A few minutes after this his wife had screamed when the front door was smashed open and two Argentine soldiers barged in dragging a third blood soaked soldier along the ground behind them by his webbing.
His instinctive fears that the Argentines had come to do his family harm subsided when he was able to get a good look at the Argentines. They were traumatised by whatever had just happened outside. One of them almost broke down when he looked down at his wounded comrade who he had been dragging behind him and discovered that he had passed at some point during the journey from where he had sustained his wounds to the house.
To the family the two surviving Argentine seemed to have lost almost all their will to fight and seemed to be more interested in trying to hide from whatever it was that was outside. Hours later when it was daylight another group came through the front door without being invited. However, these men while much more heavily armed spoke English with a flawless native accent and as well as removing the uninvited houseguests were kind enough to help fix the door.

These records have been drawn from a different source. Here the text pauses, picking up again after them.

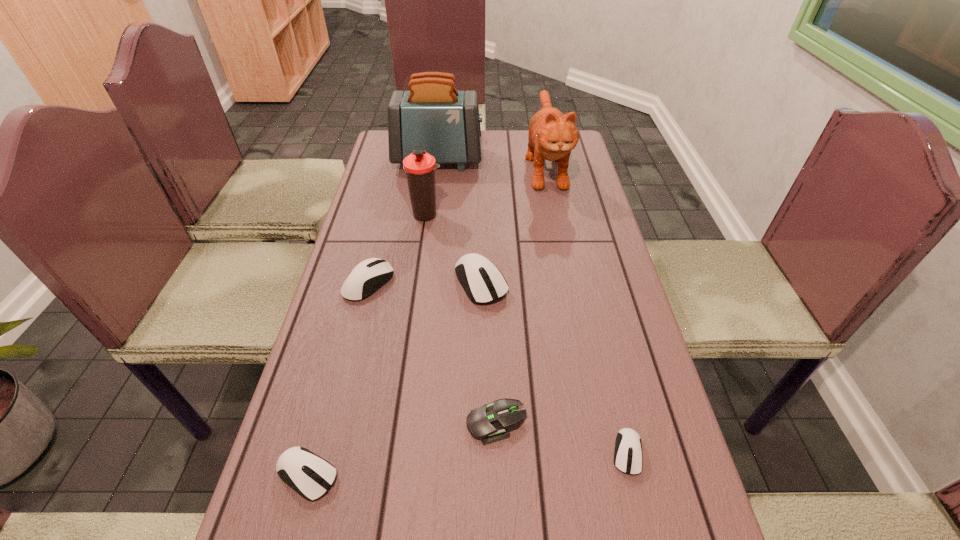 Find the location of `free location at the right edge of the desktop`. free location at the right edge of the desktop is located at coordinates (583, 174).

The height and width of the screenshot is (540, 960). Find the location of `blank space at the far left corner`. blank space at the far left corner is located at coordinates (388, 154).

I want to click on empty space between the third white mouse from left to right and the second smallest white mouse, so click(x=394, y=379).

The height and width of the screenshot is (540, 960). In order to click on free space between the second smallest white mouse and the sixth shortest object in this screenshot , I will do `click(367, 345)`.

In order to click on free area in between the smallest white mouse and the third shortest object in this screenshot , I will do `click(468, 463)`.

Where is `free space between the brown thermos bottle and the rightmost white mouse`? free space between the brown thermos bottle and the rightmost white mouse is located at coordinates point(527,334).

Locate an element on the screen. free area in between the rightmost white mouse and the gray computer mouse is located at coordinates (562, 438).

The image size is (960, 540). In order to click on vacant space in between the brown thermos bottle and the third smallest white mouse in this screenshot , I will do `click(397, 248)`.

The image size is (960, 540). In order to click on object identified as the third closest to the sixth tallest object in this screenshot , I will do `click(482, 281)`.

You are a GUI agent. You are given a task and a screenshot of the screen. Output one action in this format:
    pyautogui.click(x=<x>, y=<y>)
    Task: Click on the object that stands as the third closest to the gray computer mouse
    The height and width of the screenshot is (540, 960).
    Given the screenshot: What is the action you would take?
    pyautogui.click(x=482, y=281) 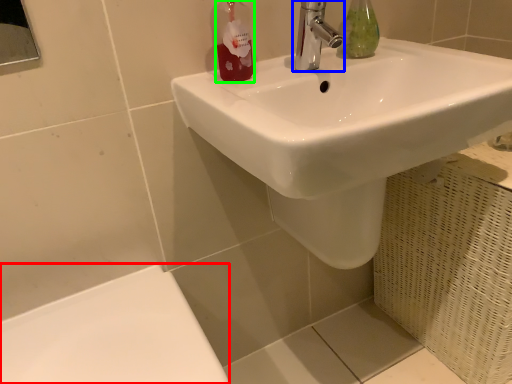 Question: Based on their relative distances, which object is farther from porcelain (highlighted by a red box)? Choose from tap (highlighted by a blue box) and toiletry (highlighted by a green box).

Choices:
 (A) tap
 (B) toiletry

Answer: (A) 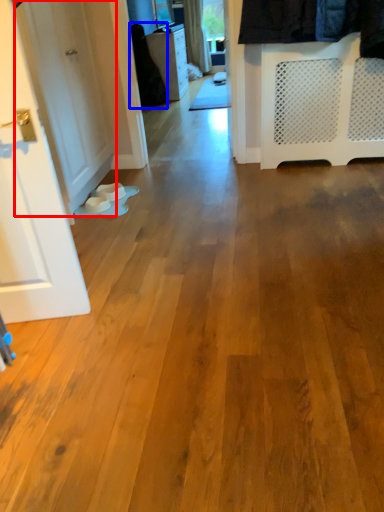 Question: Among these objects, which one is nearest to the camera, door (highlighted by a red box) or clothing (highlighted by a blue box)?

Choices:
 (A) door
 (B) clothing

Answer: (A) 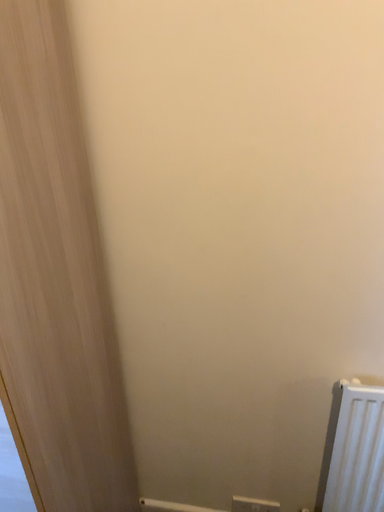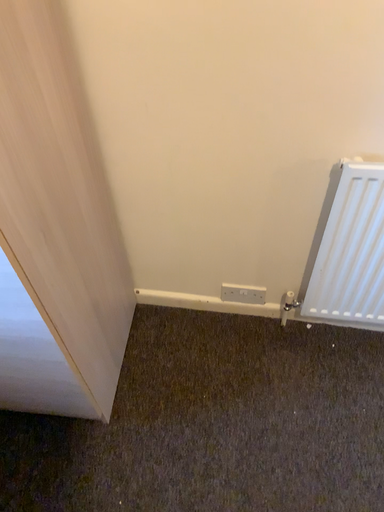 Question: Which way did the camera rotate in the video?

Choices:
 (A) rotated upward
 (B) rotated downward

Answer: (B) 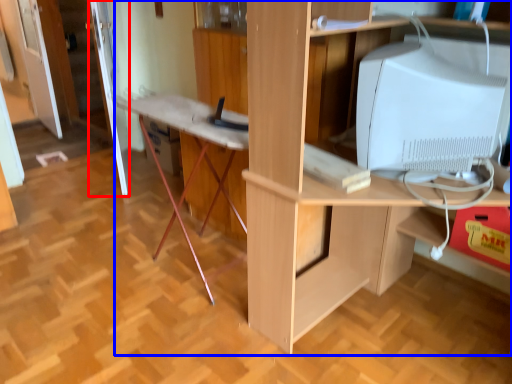 Question: Which of the following is the closest to the observer, door (highlighted by a red box) or desk (highlighted by a blue box)?

Choices:
 (A) door
 (B) desk

Answer: (B)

With the Argentines to the British appearing to have decided that they wanted to make a fight of it the assault force decided to settle the issue through the use of overwhelming force. GPMG’s, M16’s, L1A1 SLR’s and 81mm mortars kept them suppressed and fixed in place while the naval gunfire specialist arranged to have them dug out. First came a 4.5-inch ranging shot from HMS BRISTOL. Pausing for a moment to see if this had given the Argentines pause for thought Captain Brown did not see any noticeable slackening in the fire coming from the Argentine positions and so called out the corrections and requested a five round salvo. The shells were lethally accurate with one impacting directly onto an Argentine shelter obliterating it and the marines that it had contained. Many more landed close enough leave a large portion of the garrison dazed and to disoriented to fight. After this show of force the British again used the loudspeaker to appeal to the Argentines to surrender. This time the language was much more direct and the message essentially went along the lines of “surrender or you will die here and now”.
The majority of the now leaderless Argentine garrison were not trained for combat. They were aircraft technicians, logistics specialists, cooks, radio operators, ect. All the people needed to run an airfield as opposed to fighting men (the marines were now mostly dead). Slowly men began to emerge from the shelters with their hands raised.

For the British this had been a spectacular success. Whilst sustaining no fatalities of their own they had assaulted and captured an enemy airfield, defeated a dug in opponent, taken more than a hundred prisoners, liberated a small number of British subjects from a foreign occupier and effectively recaptured the entire island.

Just as importantly in the strategic sense in conjunction with Operation Black Buck they had ensured that the overall initiative remained in the hands of the British and scored a major propaganda coup.